How Well Do You Listen?

How do you listen?

Most of us like to talk, especially, to hear our opinions, thoughts, experiences, etc. Even the most introverted person will talk when you address a subject that they are passionate about. I know I like to talk, but do I really listen? Recently I heard a sales training tape on listening which caused me to start observing the art and skill of listening and how well I apply it and others apply it. Most of us do a poor job.

The key elements of listening

Listening is all about relationships, for a good listener is truly interested in the other person. Before I go into what good listening is, I want to cover what good listening is not. Just being silent while the other person is talking is not a good listener. Jumping onto one word the person said and then commenting is not good listening. Just saying "Uh huh" or "Ok," "Yes dear" or "Whatever you say" is poor listening. Good listening is not just allowing the person to completely finish what they wanted to say before you speak.

I was a good example of a poor listener last week when my daughter was trying to explain why she wanted to do something.
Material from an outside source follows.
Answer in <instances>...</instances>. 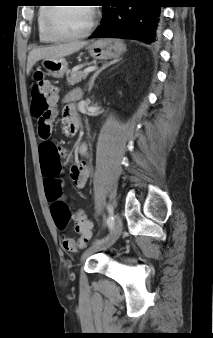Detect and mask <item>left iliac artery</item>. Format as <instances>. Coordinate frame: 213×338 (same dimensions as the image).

I heard what she said and even parroted it back, but I was not really hearing her feelings, emotions and motivations. I was not holding her thoughts as valuable in our relationship. I just wanted her to get to her point and then I could speak.
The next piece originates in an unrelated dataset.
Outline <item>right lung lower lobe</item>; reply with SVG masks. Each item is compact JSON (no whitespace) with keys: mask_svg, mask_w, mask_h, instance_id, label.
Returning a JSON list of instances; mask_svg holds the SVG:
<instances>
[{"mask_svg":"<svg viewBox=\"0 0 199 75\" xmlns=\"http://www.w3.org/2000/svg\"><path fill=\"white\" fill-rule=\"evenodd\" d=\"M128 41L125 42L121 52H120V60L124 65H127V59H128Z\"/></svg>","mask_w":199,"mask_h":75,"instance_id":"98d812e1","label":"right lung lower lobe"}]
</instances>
The first premise of good listening is that you must want to listen or have a willingness to listen. This means you must truly have an interest in the other person and what they have to say. Willingness means that you want to not only hear, but you want/desire to understand. At the heart of listening is the attitude of caring, compassion and humility.
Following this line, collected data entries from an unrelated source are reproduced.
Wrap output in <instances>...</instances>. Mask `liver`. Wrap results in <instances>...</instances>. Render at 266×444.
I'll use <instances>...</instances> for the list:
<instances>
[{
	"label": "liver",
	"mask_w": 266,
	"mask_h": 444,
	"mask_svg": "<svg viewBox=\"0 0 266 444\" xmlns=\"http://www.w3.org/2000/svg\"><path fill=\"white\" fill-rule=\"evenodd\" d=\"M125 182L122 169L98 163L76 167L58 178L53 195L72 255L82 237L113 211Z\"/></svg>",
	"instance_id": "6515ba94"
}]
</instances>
The second part of effective listening is ability. Ability means you need to focus, not on yourself or what you will say next, but on what the other person is truly saying, not just the words that are coming from their mouth. To be able to listen, you need to try to understand the context along with the content of what a person is saying. You need to be curious, to dig into what they are saying and why. This takes practice; it does not come easy. I am now using affirmations to help me be a better listener.

Good listeners ask questions and then ask follow-up questions. They qualify what is being said. A good listener paraphrases what has been said to ensure that he/she understands then asks a follow up question. A good listener does not just tell or throw out their opinion. "Here, this is what I think."

Relationship first

Good listening does not mean you have to agree with what the person is saying but that you value the person. This past weekend, I had a heavy, but fun, debate with a friend over a popular political issue I did not agree with what he was saying, but before I sought to refute the point, I focused on trying to truly understand his perspective. By my focusing on what he was saying and showing that I valued him, he was not offended that I disagreed with what he was saying. He actually said that it was fun to have such a discussion. If I had not truly listened, it would have been two people talking into the air, trying to get the air to see their point of view.

The most effective way to win an argument or communicate an idea is to listen and ask effective questions. Questions are far more powerful than statements. Questions show that the other person has value. By asking questions, you enable or allow the other person to come to your conclusion through their own reasoning or awareness. Good listening is one of the strongest ways to show that you care.

A truly offensive person is one who is a poor listener. They interrupt what you are saying to speak. They dominate the conversation or they stay aloof, not engaged. I have spent time with a person who was poor listener but a great talker. I rarely could complete more than two sentences without being interrupted. I was exhausted after being with the person just a few hours. They cared not for what I had to say, but just liked to hear themselves's talk. (I have been that offensive person before, have you?)

Parents, do you truly listen to your children and ask questions to help them see why you want them to do something or not do something. Do you listen when they are frustrated, hurt, struggling with social issues or do you just try to fix the problem or fix them?

Husbands, wives, do you really listen to what your spouse is saying or are you more concerned with hearing yourself talk and airing your opinions?

Bosses, do you truly hear your employees' problems? Sales people are you truly listening to your customer's needs or are you just trying to sell them your product or services?

The most effective (and least offensive) way to persuade someone to your point of view is through asking a question, not telling them.


Faith

James 1:19 "Everyone should be quick to listen, slow to speak and slow to become angry."

Proverbs 4:1 "Listen my son to a father's instruction; pay attention and gain understanding."
Proverbs 8: 1 "Does not wisdom call out? Does not understanding raise her voice?"

It is amazing how talking gets us into trouble. Jesus encouraged us to keep our mouths shut and our ears open. When we are talking, we can't hear what is being said. These passages are very clear that we should listen more. These passages do not just relate to our earthly relationships but also to our heavenly relationships. Do you just tell God what you want or do you listen to what He has to say? Is your prayer life a list of "I want, I need or please help?" Have you ever asked God to help you listen and hear Him? Have you ever said "God, I am going to be silent in this prayer time and listen for you to speak? When reading scripture, ask God to help you hear his voice and how his words should apply to your life.

Most of us want to have wisdom and understanding but what does it take to get those? Listening. Remember, if you are talking all the time, you can't hear God when he gives you wisdom and understanding.